Quality Check / Validation
(Concentration / DNA purity / Target purity check)

- Alpha UV Spec
- Restriction Enzyme Digestion (single digestion)
- Agarose gel electrophoresis

SOLUTIONS

TROUBLESHOOTING

Low yield of plasmid DNA
- Bacterial culture too old

 
- Inoculate a fresh batch of antibiotic-containing growth medium with a freshly-isolated single bacterial colony from

an overnight plate.

 
- Cultivate the cells for no more than 16 h at 37°C while shaking in LB media. 
 
- Reduce the cultivation time to less than 12 h when using rich media like TB.

- Incomplete lysis of bacterial cells

 
- It is essential that the cell pellet is completely resuspended in the Resuspension Solution prior to lysis. 
No cell clumps should be visible before the addition of the Lysis Solution.
 
- Check the Lysis Solution for salt precipitation before each use.
 
- Redissolve any precipitate by warming the solution to 37°C, then mix well before use.
 
- Cell cultivation in LB media is recommended. 
 
- Reduce culture volume when using a rich cultivation media like TB.

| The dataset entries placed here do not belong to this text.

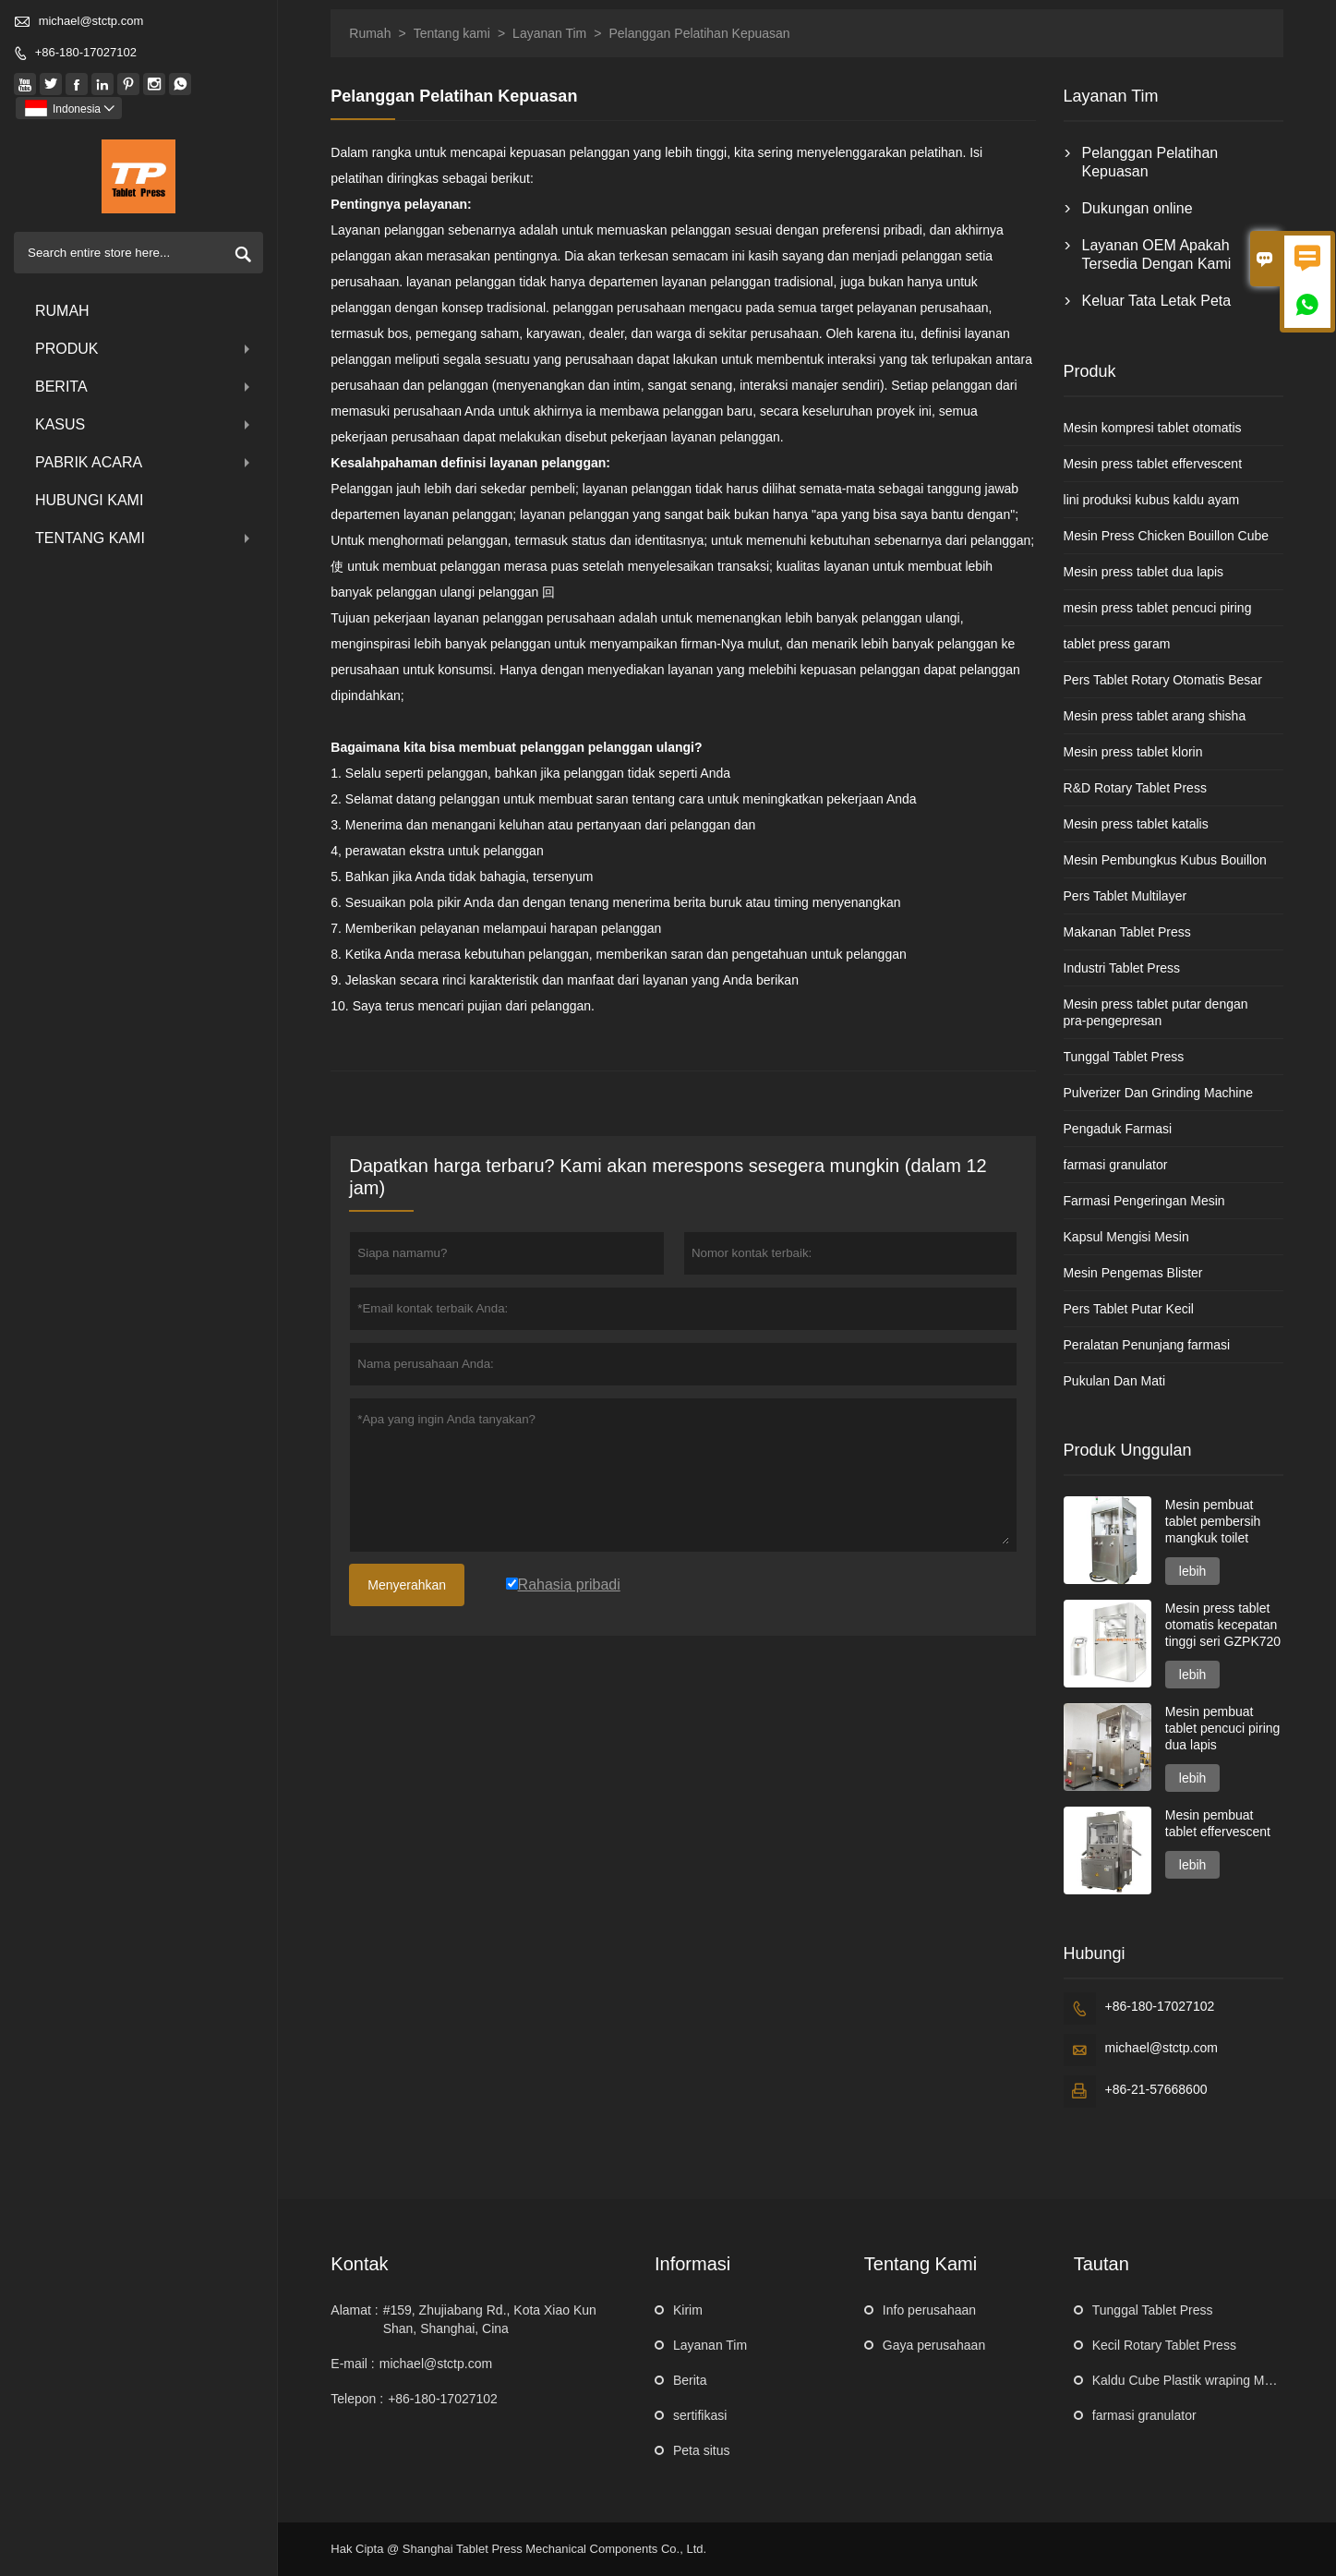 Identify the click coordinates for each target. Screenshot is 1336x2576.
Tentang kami (144, 538)
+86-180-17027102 (86, 52)
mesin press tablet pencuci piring (1158, 607)
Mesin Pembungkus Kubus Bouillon (1165, 860)
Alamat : (354, 2310)
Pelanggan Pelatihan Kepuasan (1150, 162)
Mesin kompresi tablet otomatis (1153, 427)
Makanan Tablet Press (1127, 932)
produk (144, 349)
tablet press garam (1117, 643)
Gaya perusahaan (934, 2345)
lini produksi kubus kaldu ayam (1152, 499)
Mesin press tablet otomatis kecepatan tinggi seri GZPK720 (1223, 1625)
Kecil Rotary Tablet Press (1164, 2345)
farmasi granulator (1116, 1164)
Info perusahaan (929, 2310)
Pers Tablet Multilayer (1125, 896)
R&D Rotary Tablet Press (1135, 787)
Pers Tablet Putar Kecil (1129, 1308)
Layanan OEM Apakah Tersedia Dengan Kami (1157, 254)
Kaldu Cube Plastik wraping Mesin (1190, 2380)
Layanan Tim (549, 33)
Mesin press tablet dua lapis (1144, 571)
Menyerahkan (406, 1585)
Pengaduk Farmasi (1118, 1128)
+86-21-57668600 (1156, 2089)
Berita (144, 386)
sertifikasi (700, 2415)
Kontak (359, 2264)
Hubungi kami (89, 500)
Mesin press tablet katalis (1136, 823)
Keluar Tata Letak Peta (1157, 300)
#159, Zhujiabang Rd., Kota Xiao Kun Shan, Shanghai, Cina (489, 2319)
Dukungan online (1137, 208)
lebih (1193, 1571)
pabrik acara (144, 462)
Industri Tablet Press (1122, 968)
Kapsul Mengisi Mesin (1126, 1236)
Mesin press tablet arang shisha (1155, 715)
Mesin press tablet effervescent (1153, 463)
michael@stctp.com (91, 21)
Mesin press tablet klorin (1133, 751)
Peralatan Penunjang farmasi (1147, 1344)
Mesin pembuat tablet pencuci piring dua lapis (1223, 1728)
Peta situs (701, 2450)
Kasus (144, 424)
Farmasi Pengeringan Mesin (1144, 1200)
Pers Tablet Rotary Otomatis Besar (1163, 679)
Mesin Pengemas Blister (1133, 1272)
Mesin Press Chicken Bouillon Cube (1167, 535)
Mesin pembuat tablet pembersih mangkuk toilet (1213, 1521)
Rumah (62, 311)
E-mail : (352, 2363)
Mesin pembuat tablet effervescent (1217, 1823)
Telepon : (357, 2398)
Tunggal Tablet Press (1124, 1056)
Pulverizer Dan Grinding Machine (1158, 1092)
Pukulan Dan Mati (1115, 1380)
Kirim (688, 2310) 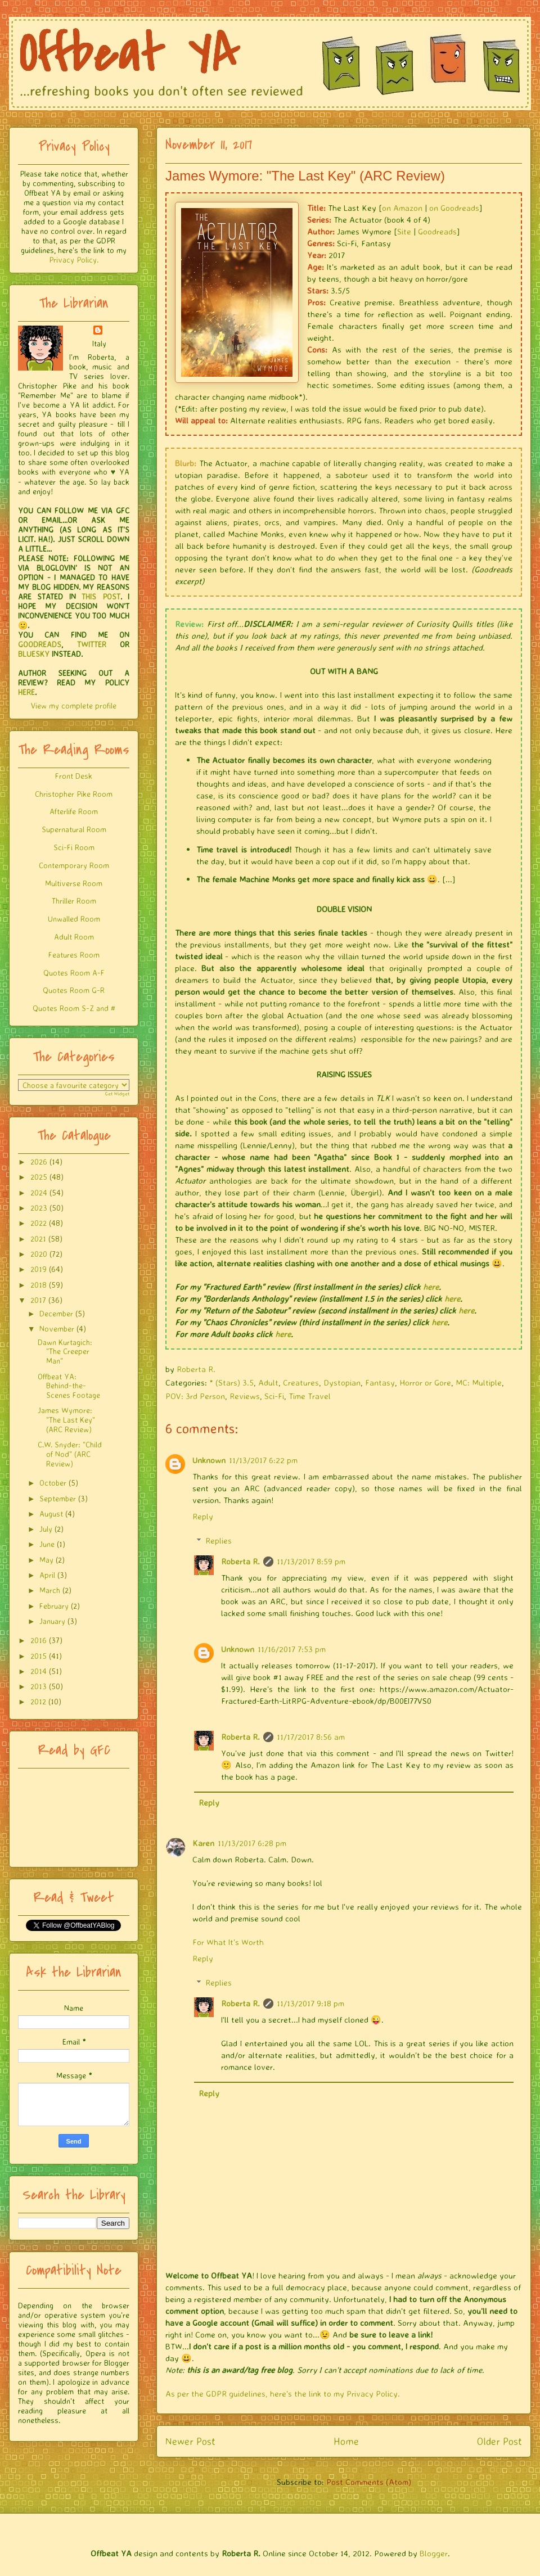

- Inefficient elution of DNA

 
- The Elution Buffer must be dispensed to the center of the membrane for efficient elution.

Contaminated DNA preparation
- Residual ethanol

 
- Ensure that step 9 of the protocol is performed. 

- RNA in the eluate

 
- Ensure that RNase A is added to the Resuspension Solution before the first use.

- Genomic DNA in the eluate

 
- To avoid shearing and liberation of genomic DNA, do not vortex or shake the cells during lysis and neutralization

(steps 2 and 3), mix by gentle inversion of the tube.

 
- Do not lyse the cells (step 2) for more than 5 min.
 
- Do not cultivate cells longer than 16 h in LB media or 12 h in TB media.

- Additional band of denatured plasmid

 
- Denatured plasmid DNA migrates ahead of supercoiled DNA. It is not suitable for following enzymatic manipulations

such as restriction digestion.

 
- To avoid denaturation, do not lyse the cells (step 2) for more than 5 min.